Biodiversiteit omvat een drietal aspecten:

 Variatie binnen een soort (i.e. genetische variatie)  Variantie tussen plant- en diersoorten in een ecosysteem;  Variatie in ecosystemen over de wereld.

De kringloopwijzer is niet ontwikkeld om over deze drie aspecten een uitspraak te doen. Het geeft geen inzicht in de genetische variatie binnen bv. het gebruikte melkveeras; het geeft geen inzicht in de variatie aan bv. plantsoorten die voorkomen in en rondom grasland; en het geeft geen inzicht in de variatie in ecosystemen in een regio of in de wereld.

De relatie tussen bv. ammoniak emissie van een individueel bedrijf en de diversiteit aan plant- en diersoorten in een omliggend ecosysteem is ook niet eenduidig. Deze relatie wordt nl. mede bepaald door de dichtheid van agrarische bedrijven en andere industriële activiteiten in en rondom een ecosysteem. Mijn advies is om diversiteit in normen (bv. maximale NH3 emissie) als gevolg van natuurbehoud/behoud van diversiteit op te nemen in het advies voor een individuele melkveehouder.

Eenduidig

De term “eenduidig” betekent dat iets maar voor één uitleg vatbaar is. Dit bekent dat gerapporteerde kengetallen, en bijbehorende referentie en normwaarden, nauwkeurigheid vastgesteld moet zijn. Ook moet gerapporteerd worden of gevonden kengetallen significant afwijken van referentie of normwaarden.

De volgende vraag zal dan ook beantwoord moeten worden: welke data en welke data-frequentie zijn minimaal nodig om een nauwkeurige uitspraak te kunnen doen t.a.v. gerapporteerde kengetallen? Moet een uitspraak worden gebaseerd op een rollend jaargemiddelde van de afgelopen 3 of 5 jaar, of kan per jaar een nauwkeurige uitspraak worden gedaan?

Fraudebestendig

Om fraudegevoeligheid te minimaliseren wordt binnen de Kringloopwijzer gebruik gemaakt van digitale datastromen.
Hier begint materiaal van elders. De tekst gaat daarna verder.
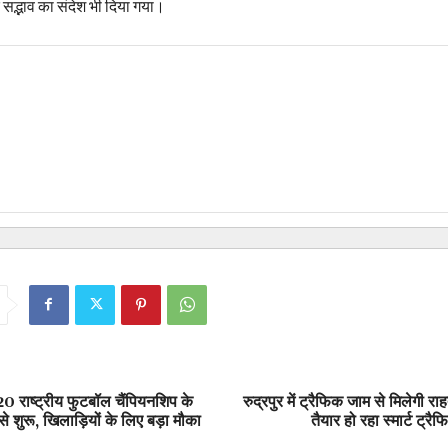
र सद्भाव का संदेश भी दिया गया।
र-20 राष्ट्रीय फुटबॉल चैंपियनशिप के
रुद्रपुर में ट्रैफिक जाम से मिलेगी राहत
 शुरू, खिलाड़ियों के लिए बड़ा मौका
तैयार हो रहा स्मार्ट ट्रै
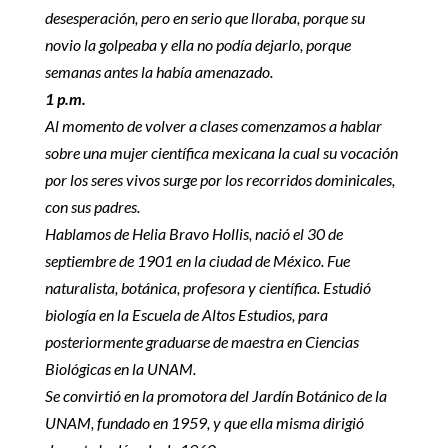
desesperación, pero en serio que lloraba, porque su
novio la golpeaba y ella no podía dejarlo, porque
semanas antes la había amenazado.
1 p.m.
Al momento de volver a clases comenzamos a hablar
sobre una mujer científica mexicana la cual su vocación
por los seres vivos surge por los recorridos dominicales,
con sus padres.
Hablamos de Helia Bravo Hollis, nació el 30 de
septiembre de 1901 en la ciudad de México. Fue
naturalista, botánica, profesora y científica. Estudió
biología en la Escuela de Altos Estudios, para
posteriormente graduarse de maestra en Ciencias
Biológicas en la UNAM.
Se convirtió en la promotora del Jardín Botánico de la
UNAM, fundado en 1959, y que ella misma dirigió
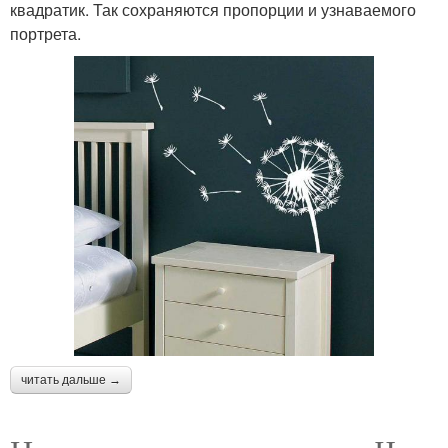
квадратик. Так сохраняются пропорции и узнаваемого
портрета.
читать дальше →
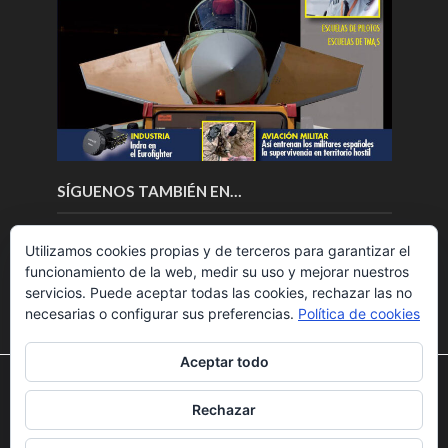
SÍGUENOS TAMBIÉN EN…
Utilizamos cookies propias y de terceros para garantizar el
funcionamiento de la web, medir su uso y mejorar nuestros
servicios. Puede aceptar todas las cookies, rechazar las no
necesarias o configurar sus preferencias.
Política de cookies
Aceptar todo
Utilizamos cookies para ofrecerte la mejor experiencia en
nuestra web.
Rechazar
Puedes aprender más sobre qué cookies utilizamos o
Copyright © 2018.Fly News.
Noticias aerospacial
/
Noticias
desactivarlas en los
ajustes
.
UAS aviación comercial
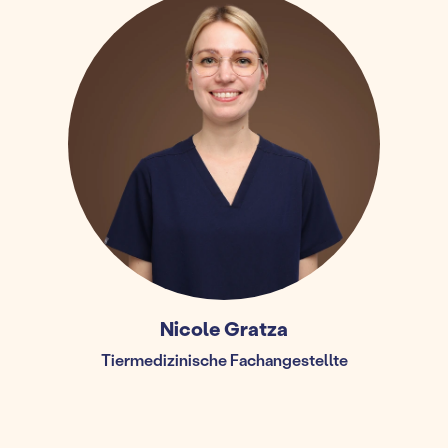
Nicole Gratza
Tiermedizinische Fachangestellte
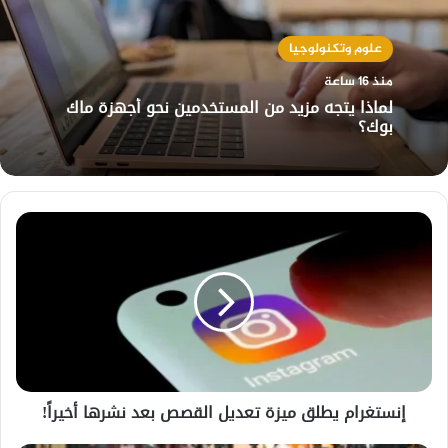
علوم وتكنولوجيا
منذ 16 ساعة
لماذا يتجه مزيد من المستخدمين نحو أجهزة ماك
بوك؟
إنستغرام
يطلق
ميزة
تعديل
القصص
بعد
نشرها
أخيراً!
إنستغرام يطلق ميزة تعديل القصص بعد نشرها أخيراً!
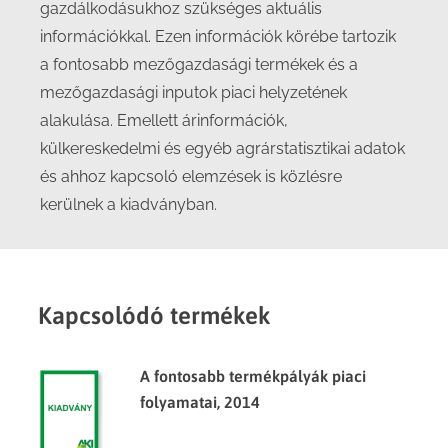
gazdálkodásukhoz szükséges aktuális
információkkal. Ezen információk körébe tartozik
a fontosabb mezőgazdasági termékek és a
mezőgazdasági inputok piaci helyzetének
alakulása. Emellett árinformációk,
külkereskedelmi és egyéb agrárstatisztikai adatok
és ahhoz kapcsoló elemzések is közlésre
kerülnek a kiadványban.
Kapcsolódó termékek
A fontosabb termékpályák piaci
folyamatai, 2014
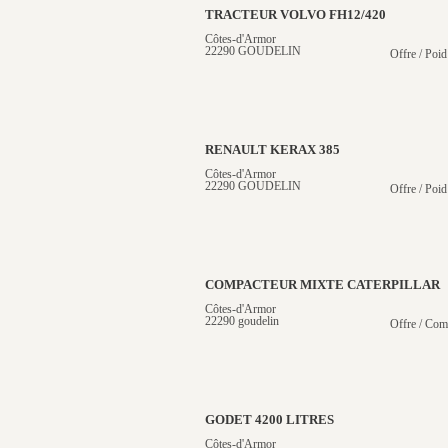
TRACTEUR VOLVO FH12/420
Côtes-d'Armor
22290 GOUDELIN
Offre / Poid
RENAULT KERAX 385
Côtes-d'Armor
22290 GOUDELIN
Offre / Poid
COMPACTEUR MIXTE CATERPILLAR
Côtes-d'Armor
22290 goudelin
Offre / Com
GODET 4200 LITRES
Côtes-d'Armor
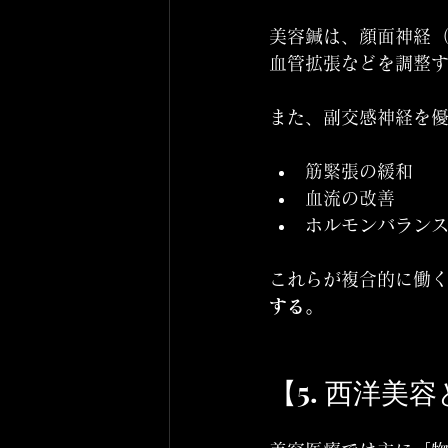
美容鍼は、顔面神経（
血管拡張などを調整
また、副交感神経を
筋緊張の緩和
血流の改善
ホルモンバラン
これらが複合的に働く
する。
【5. 西洋美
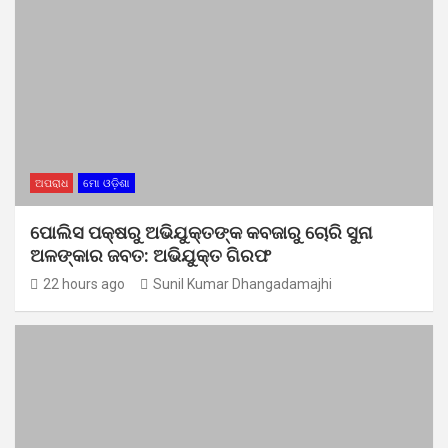
ଅପରାଧ
ମୋ ଓଡ଼ିଶା
ପୋଲିସ ପକ୍ଷରୁ ଅଭିଯୁକ୍ତଙ୍କ କବଜାରୁ ଚୋରି ସୁନା
ଅଳଙ୍କାର ଜବତ: ଅଭିଯୁକ୍ତ ଗିରଫ
22 hours ago
Sunil Kumar Dhangadamajhi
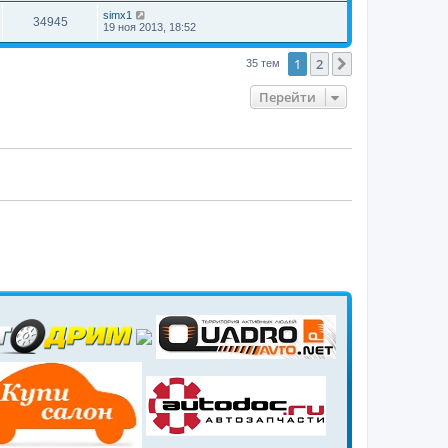
simx1
34945
19 ноя 2013, 18:52
1
2
След.
35 тем
Перейти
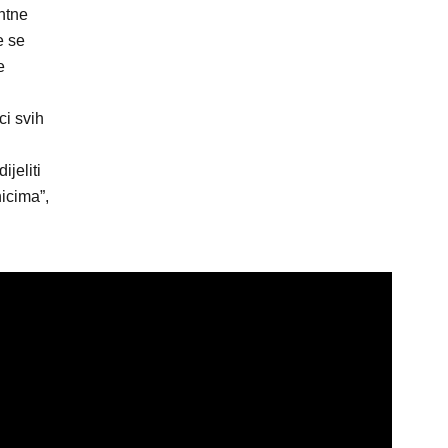
ntne
e se
e
ci svih
jeliti
icima”,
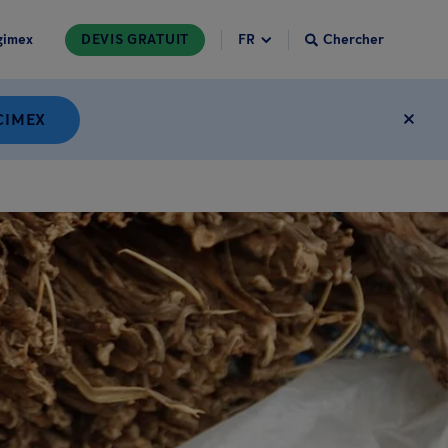
gimex
DEVIS GRATUIT
Chercher
CIMEX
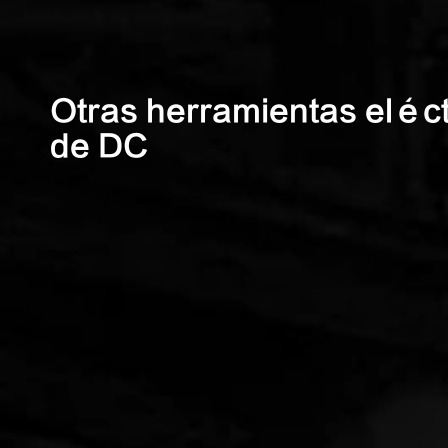
Otras herramientas eléct
de DC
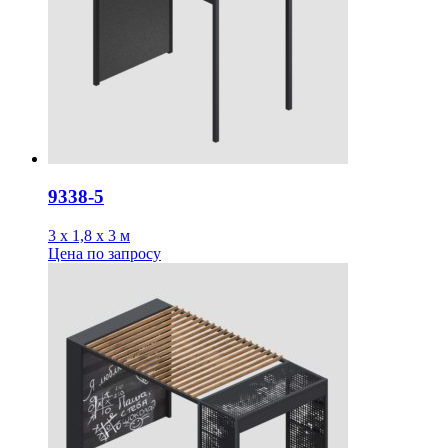
9338-5
3 х 1,8 х 3 м
Цена
по запросу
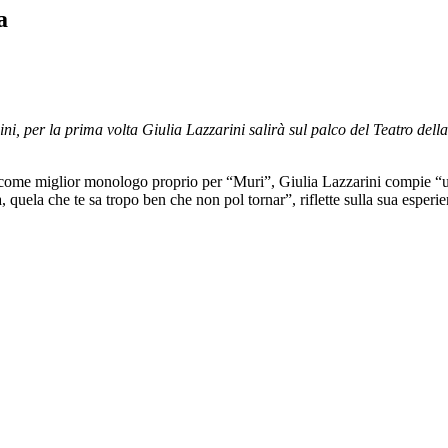
a
ni, per la prima volta Giulia Lazzarini salirà sul palco del Teatro d
 come miglior monologo proprio per “Muri”, Giulia Lazzarini compie “u
a, quela che te sa tropo ben che non pol tornar”, riflette sulla sua esper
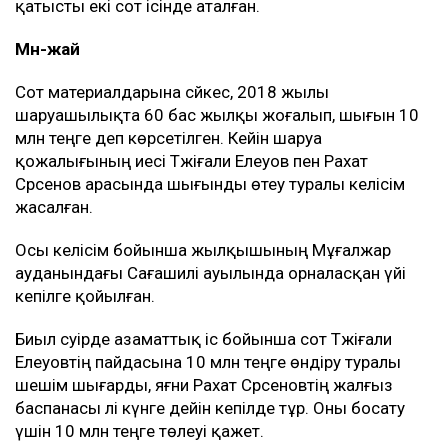
қатысты екі сот ісінде аталған.
Мән-жай
Сот материалдарына сәйкес, 2018 жылы
шаруашылықта 60 бас жылқы жоғалып, шығын 10
млн теңге деп көрсетілген. Кейін шаруа
қожалығының иесі Тәжіғали Елеуов пен Рахат
Сәрсенов арасында шығынды өтеу туралы келісім
жасалған.
Осы келісім бойынша жылқышының Мұғалжар
ауданындағы Сағашилі ауылында орналасқан үйі
кепілге қойылған.
Биыл сәуірде азаматтық іс бойынша сот Тәжіғали
Елеуовтің пайдасына 10 млн теңге өндіру туралы
шешім шығарды, яғни Рахат Сәрсеновтің жалғыз
баспанасы әлі күнге дейін кепілде тұр. Оны босату
үшін 10 млн теңге төлеуі қажет.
Zolang melkveehouders niet verplicht zijn de Kringloopwijzer te gebruiken, vereist het gebruiken en koppelen van deze datastromen, echter, toestemming van betrokken veehouders. Het lijkt voor de hand te liggen het koppelen van bestaande databestanden te laten uitvoeren door organisaties met ervaring op dit domein, zoals bijvoorbeeld CRV. Zo’n organisatie zou bv een boer ook kunnen voorzien van een reeds (deels) ingevulde internetversie van de kringloopwijzer van zijn bedrijf. De boer kan via internet inloggen en eventuele ontbrekende gegeven

(4)

verder invullen, gebruikte gegevens controleren en uiteindelijk rapporteren over kengetallen en inzicht krijgen in verbeter opties.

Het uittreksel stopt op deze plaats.